Sunday, May 26, 2002


Visiting Jeff's parents today, who have just returned from Florida, back home to Staten Island. Though they are both in their eighties, and both suffered hardships in WWII--Jeff's mom was in a series of concentration camps, while Jeff's father was forcibly conscripted into the Russian Army, sleeping on the ground for three years--they are both in pretty good health, and are very committed to eating in a healthy way--lots of veggies, fruit, even some kind of butter that has the good kind of fat in it. Jeff's father, an engineer, studies medical school newsletters, and one of our first bonding moments was discussing the nutrients in kiwis.
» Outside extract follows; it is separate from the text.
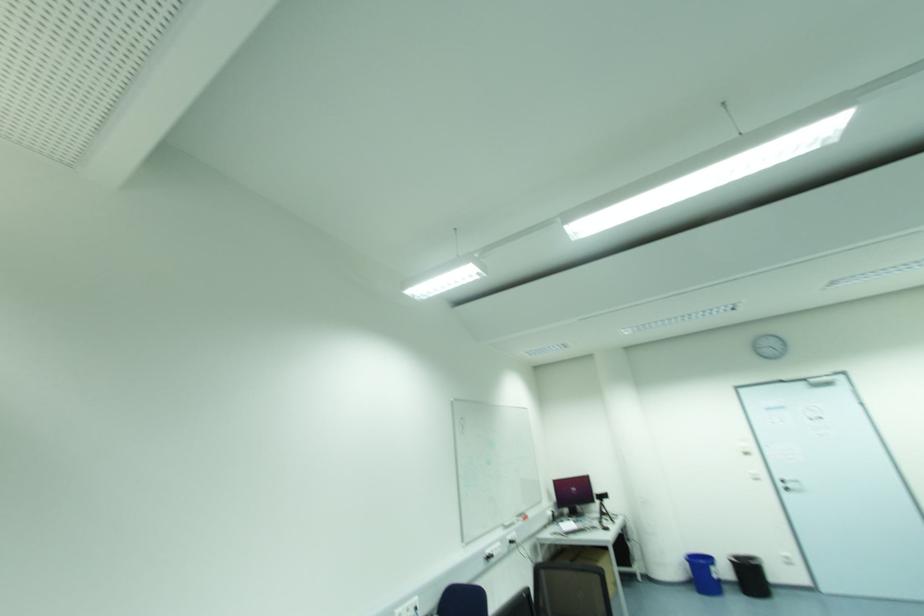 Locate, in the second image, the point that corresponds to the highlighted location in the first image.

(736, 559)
Jeff's parents are fond of telling us how they met as refugees in Munich, broke up, and then bumped into each other in a dental clinic in Manhattan, where Jeff's mom was waiting for her appointment, and Jeff's dad was delivering a toaster he'd fixed. "Who runs into anyone in New York?" my mother-in-law likes to say.

After we visited, Jeff and I drove down to one of Staten Island's little beaches. There were only three other people, all kids, on this patch of sand, and it was low tide. There were clam shells everywhere, some of them edged in a blue ink that Jeff told me the Indians for dye centuries ago. There are parts of Staten Island that still seem wild, but it hards to believe when you're driving past the fourth identical Dunkin Donuts. There's a wonderful Buddhist temple/museum perched on a hill in Staten Island, too, which the founder picked because it reminded her of Tibet.